Exercise objective: Type the entries out once more. Match them exactly.

Transcribed page contents:
★ ★ ★ ★

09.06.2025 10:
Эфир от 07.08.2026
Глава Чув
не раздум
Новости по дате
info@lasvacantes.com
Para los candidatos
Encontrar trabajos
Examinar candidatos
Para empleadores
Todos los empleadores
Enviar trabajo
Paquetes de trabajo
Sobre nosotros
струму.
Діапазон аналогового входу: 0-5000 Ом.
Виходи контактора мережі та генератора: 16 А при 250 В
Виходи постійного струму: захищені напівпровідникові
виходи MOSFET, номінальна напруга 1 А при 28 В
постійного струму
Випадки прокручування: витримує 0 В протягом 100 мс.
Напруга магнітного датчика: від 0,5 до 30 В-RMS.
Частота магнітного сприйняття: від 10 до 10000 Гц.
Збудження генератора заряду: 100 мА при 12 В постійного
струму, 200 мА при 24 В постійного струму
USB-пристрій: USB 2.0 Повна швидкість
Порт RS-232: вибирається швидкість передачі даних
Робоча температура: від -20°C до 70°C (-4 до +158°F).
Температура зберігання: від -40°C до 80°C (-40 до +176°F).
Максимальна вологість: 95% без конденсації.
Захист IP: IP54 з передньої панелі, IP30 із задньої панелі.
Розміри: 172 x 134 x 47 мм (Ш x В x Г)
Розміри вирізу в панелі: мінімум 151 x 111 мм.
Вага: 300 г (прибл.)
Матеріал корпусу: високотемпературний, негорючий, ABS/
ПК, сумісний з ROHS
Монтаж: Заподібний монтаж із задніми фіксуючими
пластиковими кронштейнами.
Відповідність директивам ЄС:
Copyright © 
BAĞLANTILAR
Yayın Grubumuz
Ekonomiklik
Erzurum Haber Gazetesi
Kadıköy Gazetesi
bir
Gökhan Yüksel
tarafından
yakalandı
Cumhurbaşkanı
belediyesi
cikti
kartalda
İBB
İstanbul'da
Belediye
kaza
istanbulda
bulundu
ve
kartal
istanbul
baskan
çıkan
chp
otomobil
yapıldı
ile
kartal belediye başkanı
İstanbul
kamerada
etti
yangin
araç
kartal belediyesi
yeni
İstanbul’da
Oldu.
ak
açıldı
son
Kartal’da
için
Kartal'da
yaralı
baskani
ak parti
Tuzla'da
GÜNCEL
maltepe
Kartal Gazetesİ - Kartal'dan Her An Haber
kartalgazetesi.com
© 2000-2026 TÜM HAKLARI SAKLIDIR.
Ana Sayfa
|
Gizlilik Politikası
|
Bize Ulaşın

★ ★ ★ ★

Task result:
09.06.2025 10:
Эфир от 07.08.2026
Глава Чув
не раздум
Новости по дате
info@lasvacantes.com
Para los candidatos
Encontrar trabajos
Examinar candidatos
Para empleadores
Todos los empleadores
Enviar trabajo
Paquetes de trabajo
Sobre nosotros
струму.
Діапазон аналогового входу: 0-5000 Ом.
Виходи контактора мережі та генератора: 16 А при 250 В
Виходи постійного струму: захищені напівпровідникові
виходи MOSFET, номінальна напруга 1 А при 28 В
постійного струму
Випадки прокручування: витримує 0 В протягом 100 мс.
Напруга магнітного датчика: від 0,5 до 30 В-RMS.
Частота магнітного сприйняття: від 10 до 10000 Гц.
Збудження генератора заряду: 100 мА при 12 В постійного
струму, 200 мА при 24 В постійного струму
USB-пристрій: USB 2.0 Повна швидкість
Порт RS-232: вибирається швидкість передачі даних
Робоча температура: від -20°C до 70°C (-4 до +158°F).
Температура зберігання: від -40°C до 80°C (-40 до +176°F).
Максимальна вологість: 95% без конденсації.
Захист IP: IP54 з передньої панелі, IP30 із задньої панелі.
Розміри: 172 x 134 x 47 мм (Ш x В x Г)
Розміри вирізу в панелі: мінімум 151 x 111 мм.
Вага: 300 г (прибл.)
Матеріал корпусу: високотемпературний, негорючий, ABS/
ПК, сумісний з ROHS
Монтаж: Заподібний монтаж із задніми фіксуючими
пластиковими кронштейнами.
Відповідність директивам ЄС:
Copyright © 
BAĞLANTILAR
Yayın Grubumuz
Ekonomiklik
Erzurum Haber Gazetesi
Kadıköy Gazetesi
bir
Gökhan Yüksel
tarafından
yakalandı
Cumhurbaşkanı
belediyesi
cikti
kartalda
İBB
İstanbul'da
Belediye
kaza
istanbulda
bulundu
ve
kartal
istanbul
baskan
çıkan
chp
otomobil
yapıldı
ile
kartal belediye başkanı
İstanbul
kamerada
etti
yangin
araç
kartal belediyesi
yeni
İstanbul’da
Oldu.
ak
açıldı
son
Kartal’da
için
Kartal'da
yaralı
baskani
ak parti
Tuzla'da
GÜNCEL
maltepe
Kartal Gazetesİ - Kartal'dan Her An Haber
kartalgazetesi.com
© 2000-2026 TÜM HAKLARI SAKLIDIR.
Ana Sayfa
|
Gizlilik Politikası
|
Bize Ulaşın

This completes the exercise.